### Problem to work on
Here are the records. Write out exactly the lines between the one holding "TAG-510 product summary" and the one holding "ho is General", inclusive.

### Extracted page text data
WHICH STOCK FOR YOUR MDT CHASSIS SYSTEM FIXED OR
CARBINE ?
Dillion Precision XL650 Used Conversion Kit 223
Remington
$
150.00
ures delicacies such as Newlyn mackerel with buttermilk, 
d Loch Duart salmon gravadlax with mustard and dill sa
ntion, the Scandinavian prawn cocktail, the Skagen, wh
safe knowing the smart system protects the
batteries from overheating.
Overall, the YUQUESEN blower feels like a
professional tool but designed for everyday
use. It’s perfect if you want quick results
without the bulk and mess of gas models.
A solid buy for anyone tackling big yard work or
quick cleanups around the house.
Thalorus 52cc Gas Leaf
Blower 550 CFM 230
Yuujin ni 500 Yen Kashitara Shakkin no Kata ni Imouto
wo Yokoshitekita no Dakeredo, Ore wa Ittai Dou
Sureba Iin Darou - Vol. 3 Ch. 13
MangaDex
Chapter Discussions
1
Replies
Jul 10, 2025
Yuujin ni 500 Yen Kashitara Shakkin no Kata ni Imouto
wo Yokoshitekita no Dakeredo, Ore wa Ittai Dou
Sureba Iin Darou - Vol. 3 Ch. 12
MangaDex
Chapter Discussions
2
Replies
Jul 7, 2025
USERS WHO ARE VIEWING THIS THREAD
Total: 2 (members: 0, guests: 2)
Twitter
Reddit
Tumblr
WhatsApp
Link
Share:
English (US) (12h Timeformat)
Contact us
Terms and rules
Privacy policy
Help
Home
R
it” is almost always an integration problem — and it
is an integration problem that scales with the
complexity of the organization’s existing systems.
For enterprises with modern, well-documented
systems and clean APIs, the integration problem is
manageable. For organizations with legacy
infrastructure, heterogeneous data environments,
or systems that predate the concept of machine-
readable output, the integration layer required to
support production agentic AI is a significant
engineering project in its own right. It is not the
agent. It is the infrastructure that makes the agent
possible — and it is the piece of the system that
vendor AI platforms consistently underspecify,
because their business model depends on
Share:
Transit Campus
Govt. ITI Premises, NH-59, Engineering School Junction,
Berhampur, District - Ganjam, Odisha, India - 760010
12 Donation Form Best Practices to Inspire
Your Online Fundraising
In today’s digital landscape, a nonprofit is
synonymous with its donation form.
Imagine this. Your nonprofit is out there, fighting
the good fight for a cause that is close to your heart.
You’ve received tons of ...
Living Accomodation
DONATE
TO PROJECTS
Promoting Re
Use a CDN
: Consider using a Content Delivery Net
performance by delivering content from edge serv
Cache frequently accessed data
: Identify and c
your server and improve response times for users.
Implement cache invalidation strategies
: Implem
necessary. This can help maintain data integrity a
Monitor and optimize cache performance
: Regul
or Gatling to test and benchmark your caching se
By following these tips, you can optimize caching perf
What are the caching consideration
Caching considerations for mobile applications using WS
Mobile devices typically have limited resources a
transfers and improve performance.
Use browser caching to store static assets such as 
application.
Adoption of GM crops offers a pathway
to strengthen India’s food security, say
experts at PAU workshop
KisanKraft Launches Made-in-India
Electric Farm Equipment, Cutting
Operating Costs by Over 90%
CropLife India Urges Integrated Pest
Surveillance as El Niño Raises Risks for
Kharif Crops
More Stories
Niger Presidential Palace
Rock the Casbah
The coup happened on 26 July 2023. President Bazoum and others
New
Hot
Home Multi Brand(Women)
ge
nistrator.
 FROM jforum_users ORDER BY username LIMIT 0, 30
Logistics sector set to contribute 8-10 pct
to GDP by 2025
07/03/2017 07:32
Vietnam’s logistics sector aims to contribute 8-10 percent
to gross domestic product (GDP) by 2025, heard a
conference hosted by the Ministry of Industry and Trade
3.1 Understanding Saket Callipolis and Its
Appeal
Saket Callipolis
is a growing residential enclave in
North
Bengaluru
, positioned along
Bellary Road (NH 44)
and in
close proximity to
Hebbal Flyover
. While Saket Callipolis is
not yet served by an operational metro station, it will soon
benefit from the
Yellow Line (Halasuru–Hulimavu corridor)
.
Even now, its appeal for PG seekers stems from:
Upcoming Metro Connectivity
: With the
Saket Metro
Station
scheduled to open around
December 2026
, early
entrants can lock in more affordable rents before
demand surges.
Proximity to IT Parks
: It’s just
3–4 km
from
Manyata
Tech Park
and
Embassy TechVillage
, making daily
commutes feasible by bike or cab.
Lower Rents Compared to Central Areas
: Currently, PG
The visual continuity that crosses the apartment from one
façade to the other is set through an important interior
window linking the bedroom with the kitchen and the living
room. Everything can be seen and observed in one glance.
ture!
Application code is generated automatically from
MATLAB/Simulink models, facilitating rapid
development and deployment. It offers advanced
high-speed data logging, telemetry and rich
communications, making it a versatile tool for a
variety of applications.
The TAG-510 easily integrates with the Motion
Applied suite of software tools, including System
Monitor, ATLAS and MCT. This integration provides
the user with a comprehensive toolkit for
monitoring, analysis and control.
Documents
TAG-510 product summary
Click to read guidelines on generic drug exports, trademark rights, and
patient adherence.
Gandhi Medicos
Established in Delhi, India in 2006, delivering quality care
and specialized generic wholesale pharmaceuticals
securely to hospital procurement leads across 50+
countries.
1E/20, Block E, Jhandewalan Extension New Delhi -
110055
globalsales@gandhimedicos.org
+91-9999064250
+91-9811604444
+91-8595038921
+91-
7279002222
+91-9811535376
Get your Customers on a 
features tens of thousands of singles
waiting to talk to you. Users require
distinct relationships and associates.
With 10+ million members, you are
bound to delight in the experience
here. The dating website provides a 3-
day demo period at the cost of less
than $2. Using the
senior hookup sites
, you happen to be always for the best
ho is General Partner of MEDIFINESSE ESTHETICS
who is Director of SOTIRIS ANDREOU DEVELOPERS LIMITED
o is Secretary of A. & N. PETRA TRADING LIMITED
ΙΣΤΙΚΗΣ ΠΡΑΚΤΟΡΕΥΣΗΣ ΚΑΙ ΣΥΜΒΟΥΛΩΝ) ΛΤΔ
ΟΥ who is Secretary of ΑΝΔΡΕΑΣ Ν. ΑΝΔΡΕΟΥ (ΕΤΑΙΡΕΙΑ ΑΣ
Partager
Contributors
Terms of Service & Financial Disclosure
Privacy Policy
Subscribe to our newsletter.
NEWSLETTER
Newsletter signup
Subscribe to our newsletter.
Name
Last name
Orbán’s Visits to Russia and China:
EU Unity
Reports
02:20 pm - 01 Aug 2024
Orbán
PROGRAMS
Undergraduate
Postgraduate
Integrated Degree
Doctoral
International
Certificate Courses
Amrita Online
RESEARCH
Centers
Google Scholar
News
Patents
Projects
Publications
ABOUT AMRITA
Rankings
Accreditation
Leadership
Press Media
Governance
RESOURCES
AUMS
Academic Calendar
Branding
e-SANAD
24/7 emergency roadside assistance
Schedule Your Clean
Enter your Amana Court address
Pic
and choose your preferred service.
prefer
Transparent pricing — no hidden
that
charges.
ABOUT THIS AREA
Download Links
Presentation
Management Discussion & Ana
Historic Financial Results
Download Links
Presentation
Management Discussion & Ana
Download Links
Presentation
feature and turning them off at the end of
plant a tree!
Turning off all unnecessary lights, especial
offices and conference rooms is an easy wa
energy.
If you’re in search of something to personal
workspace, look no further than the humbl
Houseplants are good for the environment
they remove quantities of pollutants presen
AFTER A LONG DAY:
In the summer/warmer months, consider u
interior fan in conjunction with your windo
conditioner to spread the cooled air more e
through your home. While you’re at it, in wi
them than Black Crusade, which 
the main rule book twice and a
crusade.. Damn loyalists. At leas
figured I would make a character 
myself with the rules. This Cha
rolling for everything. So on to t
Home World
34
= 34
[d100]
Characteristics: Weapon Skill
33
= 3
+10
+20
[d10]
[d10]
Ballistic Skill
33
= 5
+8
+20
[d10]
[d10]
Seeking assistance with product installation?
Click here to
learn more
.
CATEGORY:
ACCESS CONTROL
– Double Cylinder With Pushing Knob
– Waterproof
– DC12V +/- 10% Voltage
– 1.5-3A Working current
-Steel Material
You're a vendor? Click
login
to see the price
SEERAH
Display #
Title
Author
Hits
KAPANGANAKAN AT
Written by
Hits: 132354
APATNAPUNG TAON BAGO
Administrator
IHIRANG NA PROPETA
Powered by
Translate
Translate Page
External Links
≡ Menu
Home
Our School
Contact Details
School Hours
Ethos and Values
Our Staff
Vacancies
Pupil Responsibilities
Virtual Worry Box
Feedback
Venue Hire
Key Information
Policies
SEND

### Output below
TAG-510 product summary
Click to read guidelines on generic drug exports, trademark rights, and
patient adherence.
Gandhi Medicos
Established in Delhi, India in 2006, delivering quality care
and specialized generic wholesale pharmaceuticals
securely to hospital procurement leads across 50+
countries.
1E/20, Block E, Jhandewalan Extension New Delhi -
110055
globalsales@gandhimedicos.org
+91-9999064250
+91-9811604444
+91-8595038921
+91-
7279002222
+91-9811535376
Get your Customers on a 
features tens of thousands of singles
waiting to talk to you. Users require
distinct relationships and associates.
With 10+ million members, you are
bound to delight in the experience
here. The dating website provides a 3-
day demo period at the cost of less
than $2. Using the
senior hookup sites
, you happen to be always for the best
ho is General Partner of MEDIFINESSE ESTHETICS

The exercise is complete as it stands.